(Provided data begins)

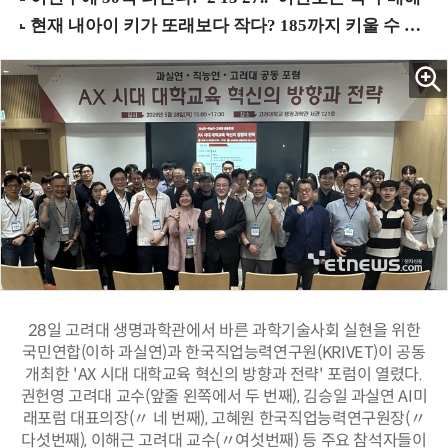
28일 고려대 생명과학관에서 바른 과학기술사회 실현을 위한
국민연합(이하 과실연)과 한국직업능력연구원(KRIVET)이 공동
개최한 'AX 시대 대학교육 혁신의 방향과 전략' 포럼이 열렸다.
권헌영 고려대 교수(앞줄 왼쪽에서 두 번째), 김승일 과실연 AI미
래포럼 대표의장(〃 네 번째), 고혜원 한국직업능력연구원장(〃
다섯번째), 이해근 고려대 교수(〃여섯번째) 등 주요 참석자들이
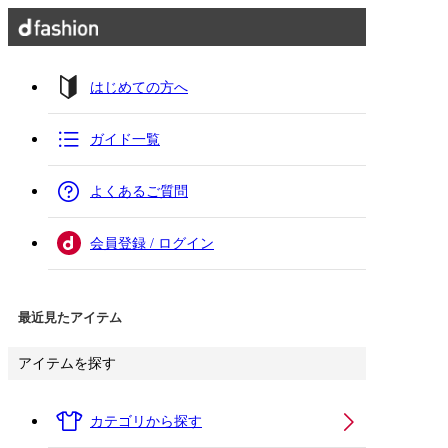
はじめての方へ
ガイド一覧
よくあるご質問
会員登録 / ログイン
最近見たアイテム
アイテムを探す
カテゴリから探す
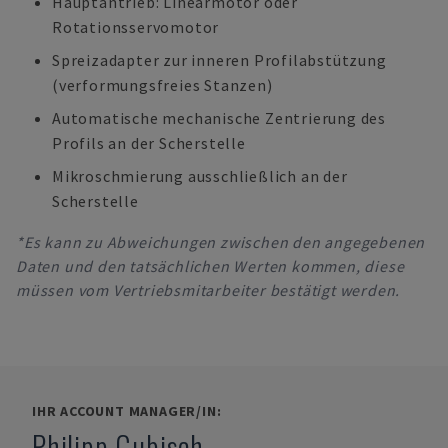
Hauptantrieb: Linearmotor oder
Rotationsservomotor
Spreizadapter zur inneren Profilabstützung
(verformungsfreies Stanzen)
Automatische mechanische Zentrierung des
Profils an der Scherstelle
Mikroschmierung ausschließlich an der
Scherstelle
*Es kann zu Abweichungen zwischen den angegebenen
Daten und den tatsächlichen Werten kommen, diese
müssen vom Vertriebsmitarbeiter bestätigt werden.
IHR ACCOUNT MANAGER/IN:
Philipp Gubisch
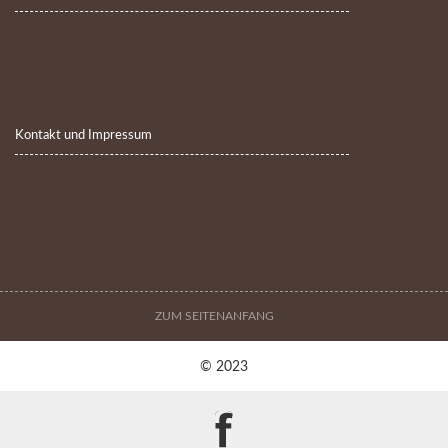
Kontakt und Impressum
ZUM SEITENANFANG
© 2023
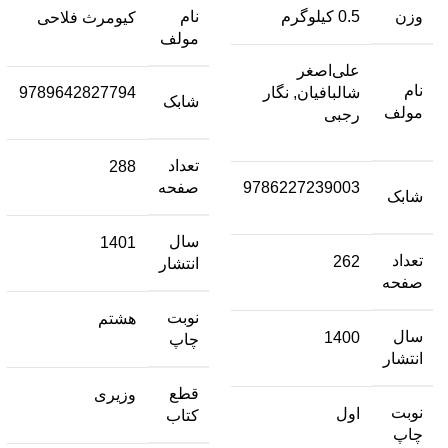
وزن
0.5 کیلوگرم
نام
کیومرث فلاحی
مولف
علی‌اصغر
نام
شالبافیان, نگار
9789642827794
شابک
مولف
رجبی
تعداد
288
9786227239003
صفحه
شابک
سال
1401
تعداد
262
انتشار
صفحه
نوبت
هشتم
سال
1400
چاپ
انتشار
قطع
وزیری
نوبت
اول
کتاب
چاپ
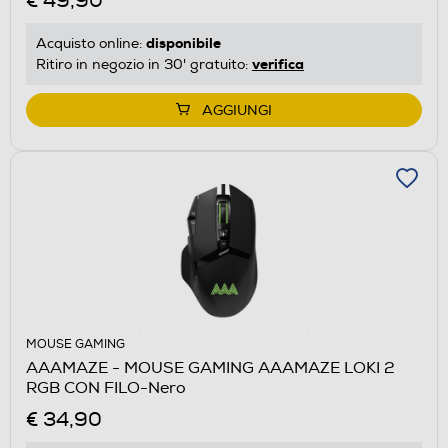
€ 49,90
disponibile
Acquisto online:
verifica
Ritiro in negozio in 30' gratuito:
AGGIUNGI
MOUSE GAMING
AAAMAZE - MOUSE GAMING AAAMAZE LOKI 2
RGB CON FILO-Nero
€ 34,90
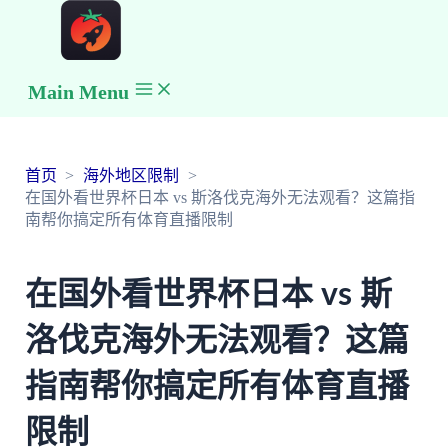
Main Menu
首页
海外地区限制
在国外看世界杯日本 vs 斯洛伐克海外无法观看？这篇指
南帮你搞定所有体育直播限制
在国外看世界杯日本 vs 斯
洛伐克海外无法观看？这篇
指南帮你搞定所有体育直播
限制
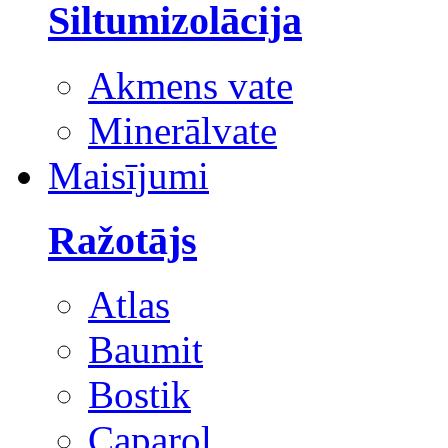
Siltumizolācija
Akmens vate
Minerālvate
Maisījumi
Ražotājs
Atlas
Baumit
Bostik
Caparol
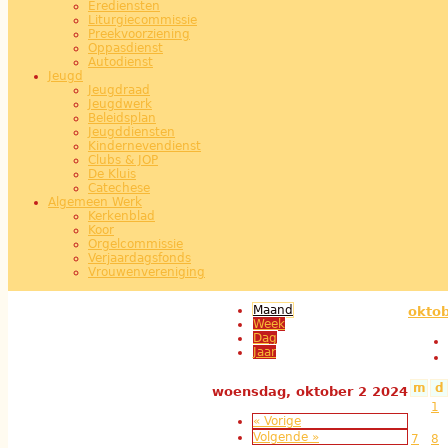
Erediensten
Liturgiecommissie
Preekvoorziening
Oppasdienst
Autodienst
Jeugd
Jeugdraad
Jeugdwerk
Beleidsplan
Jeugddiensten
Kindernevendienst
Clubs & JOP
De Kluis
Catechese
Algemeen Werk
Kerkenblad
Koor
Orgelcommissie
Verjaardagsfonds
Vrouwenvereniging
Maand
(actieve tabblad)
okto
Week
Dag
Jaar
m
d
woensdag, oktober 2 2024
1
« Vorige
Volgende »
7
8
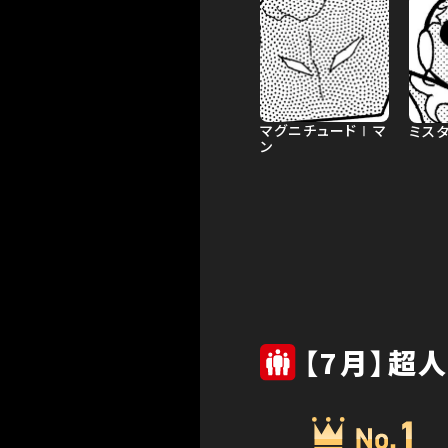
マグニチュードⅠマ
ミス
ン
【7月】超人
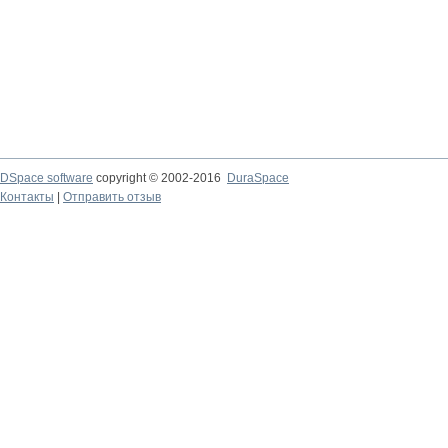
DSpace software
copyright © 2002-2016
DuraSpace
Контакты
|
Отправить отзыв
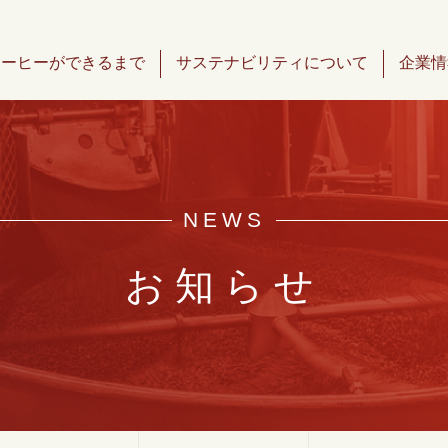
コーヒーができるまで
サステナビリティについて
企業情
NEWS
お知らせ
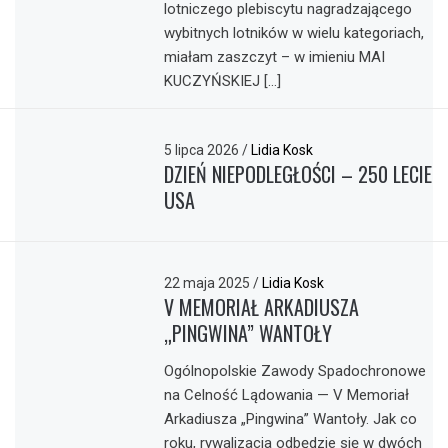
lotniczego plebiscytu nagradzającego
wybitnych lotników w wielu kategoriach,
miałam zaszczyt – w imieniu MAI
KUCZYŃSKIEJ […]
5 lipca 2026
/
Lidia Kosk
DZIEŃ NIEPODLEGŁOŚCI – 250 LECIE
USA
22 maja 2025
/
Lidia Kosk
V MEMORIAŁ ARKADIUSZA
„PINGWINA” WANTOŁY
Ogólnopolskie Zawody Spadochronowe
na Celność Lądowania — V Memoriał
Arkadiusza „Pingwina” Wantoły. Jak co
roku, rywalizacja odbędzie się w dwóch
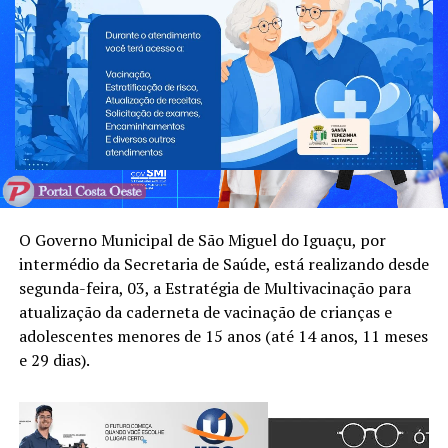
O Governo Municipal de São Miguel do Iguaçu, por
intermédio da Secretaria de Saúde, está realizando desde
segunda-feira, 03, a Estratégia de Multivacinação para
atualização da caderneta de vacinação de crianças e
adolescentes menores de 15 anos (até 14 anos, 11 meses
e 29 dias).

(Provided data ends)
(Provided data begins)

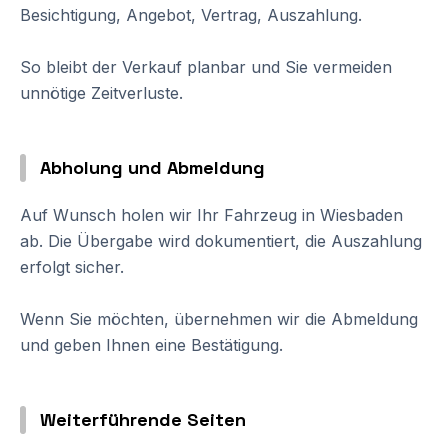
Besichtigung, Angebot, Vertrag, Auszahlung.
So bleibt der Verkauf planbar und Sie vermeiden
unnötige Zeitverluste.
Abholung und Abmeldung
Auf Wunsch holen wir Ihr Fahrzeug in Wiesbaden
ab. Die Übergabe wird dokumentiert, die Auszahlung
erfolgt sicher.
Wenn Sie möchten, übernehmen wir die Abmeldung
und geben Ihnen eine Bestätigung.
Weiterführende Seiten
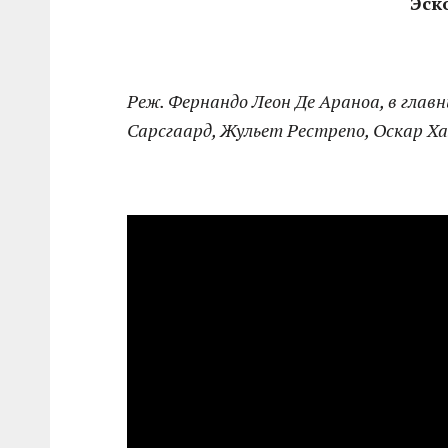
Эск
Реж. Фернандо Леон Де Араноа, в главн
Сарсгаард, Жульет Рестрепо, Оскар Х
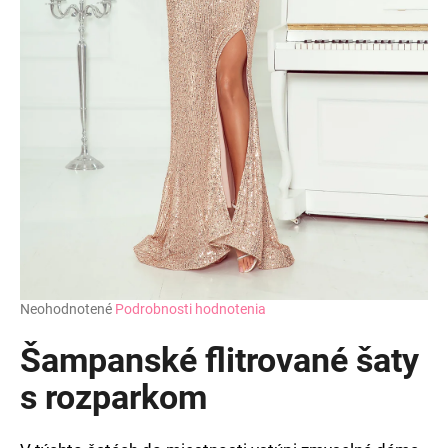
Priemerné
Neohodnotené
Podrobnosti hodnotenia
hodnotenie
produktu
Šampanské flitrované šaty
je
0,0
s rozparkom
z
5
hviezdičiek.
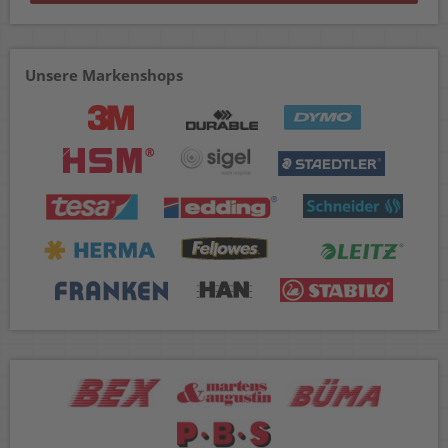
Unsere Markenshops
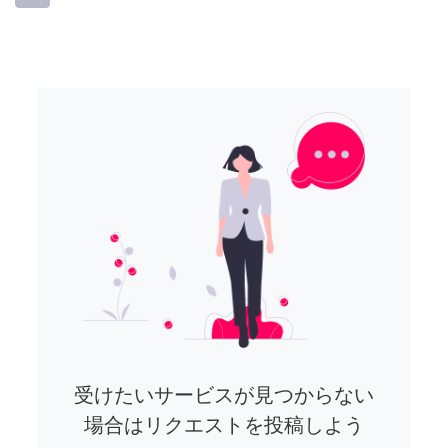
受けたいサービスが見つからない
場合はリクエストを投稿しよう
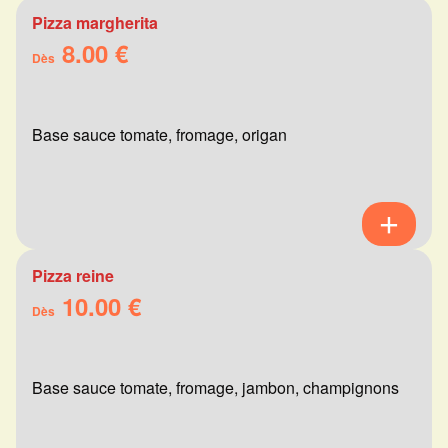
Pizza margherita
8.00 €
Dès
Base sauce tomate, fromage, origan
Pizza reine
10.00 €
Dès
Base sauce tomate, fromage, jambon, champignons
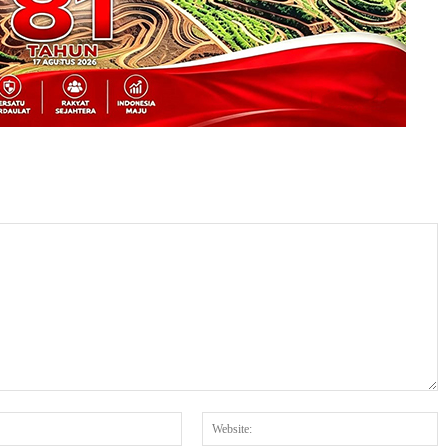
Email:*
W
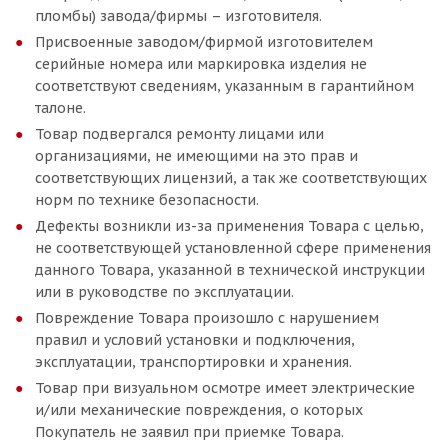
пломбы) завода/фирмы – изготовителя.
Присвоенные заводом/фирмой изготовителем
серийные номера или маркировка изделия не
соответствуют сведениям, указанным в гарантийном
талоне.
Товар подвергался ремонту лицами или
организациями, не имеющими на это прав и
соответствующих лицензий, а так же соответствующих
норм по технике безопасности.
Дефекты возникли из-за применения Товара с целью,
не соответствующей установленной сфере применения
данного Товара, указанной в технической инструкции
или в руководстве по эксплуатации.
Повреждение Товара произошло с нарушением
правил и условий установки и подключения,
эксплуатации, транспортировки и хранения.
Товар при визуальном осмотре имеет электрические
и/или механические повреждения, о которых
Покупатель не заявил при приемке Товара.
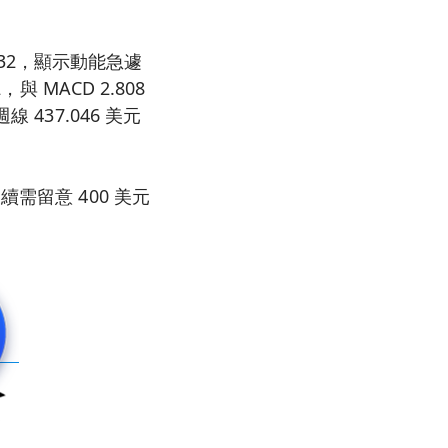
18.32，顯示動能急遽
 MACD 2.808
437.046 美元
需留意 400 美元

(Provided data ends)
(Provided data begins)

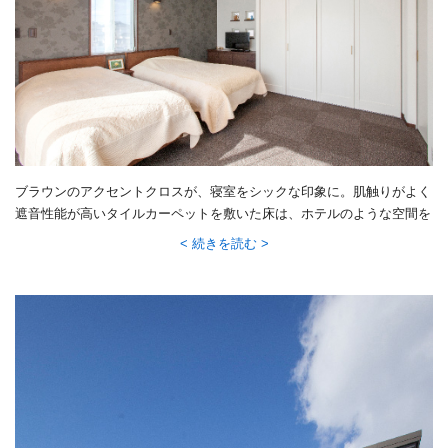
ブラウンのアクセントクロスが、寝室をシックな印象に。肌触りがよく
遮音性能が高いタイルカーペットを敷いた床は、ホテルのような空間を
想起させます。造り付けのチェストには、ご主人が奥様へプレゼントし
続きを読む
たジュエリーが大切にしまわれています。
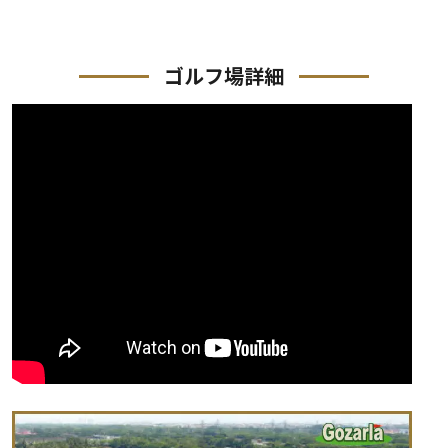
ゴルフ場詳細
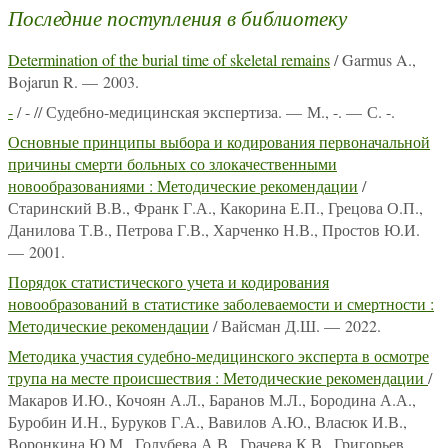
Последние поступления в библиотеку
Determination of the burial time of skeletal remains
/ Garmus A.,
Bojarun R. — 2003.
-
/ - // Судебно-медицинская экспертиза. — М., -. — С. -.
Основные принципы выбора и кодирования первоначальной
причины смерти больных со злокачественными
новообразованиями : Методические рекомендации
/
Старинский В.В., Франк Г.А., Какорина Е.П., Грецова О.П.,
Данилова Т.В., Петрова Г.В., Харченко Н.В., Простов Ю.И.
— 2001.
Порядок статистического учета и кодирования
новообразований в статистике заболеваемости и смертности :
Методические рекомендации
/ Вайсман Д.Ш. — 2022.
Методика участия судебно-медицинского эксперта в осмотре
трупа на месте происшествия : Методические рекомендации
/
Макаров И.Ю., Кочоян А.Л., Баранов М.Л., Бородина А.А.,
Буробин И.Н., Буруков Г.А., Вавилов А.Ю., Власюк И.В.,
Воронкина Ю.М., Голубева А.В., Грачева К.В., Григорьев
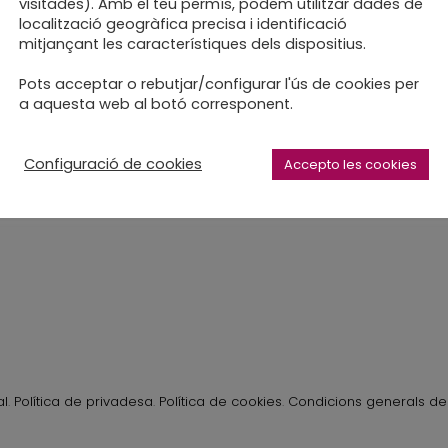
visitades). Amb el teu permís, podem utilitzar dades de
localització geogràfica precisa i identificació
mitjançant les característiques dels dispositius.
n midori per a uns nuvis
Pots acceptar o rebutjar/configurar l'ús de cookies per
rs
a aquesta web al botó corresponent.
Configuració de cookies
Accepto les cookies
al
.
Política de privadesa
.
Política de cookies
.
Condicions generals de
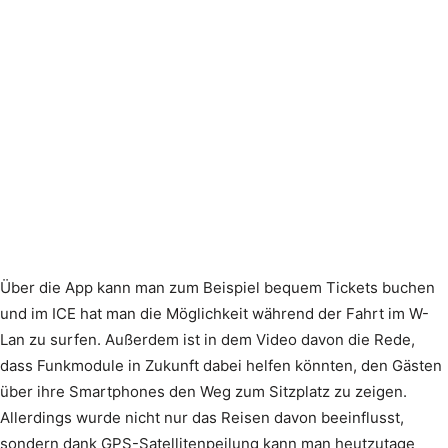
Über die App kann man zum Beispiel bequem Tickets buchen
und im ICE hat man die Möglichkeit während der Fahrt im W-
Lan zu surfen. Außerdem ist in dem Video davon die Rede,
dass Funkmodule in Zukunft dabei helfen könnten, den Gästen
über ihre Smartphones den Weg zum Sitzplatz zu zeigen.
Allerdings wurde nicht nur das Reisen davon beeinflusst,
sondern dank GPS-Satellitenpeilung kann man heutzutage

(Provided data ends)

A copy of each line above that holds the word "применения" is the expected answer.

> Solution to this problem
Дефекты возникли из-за применения Товара с целью,
не соответствующей установленной сфере применения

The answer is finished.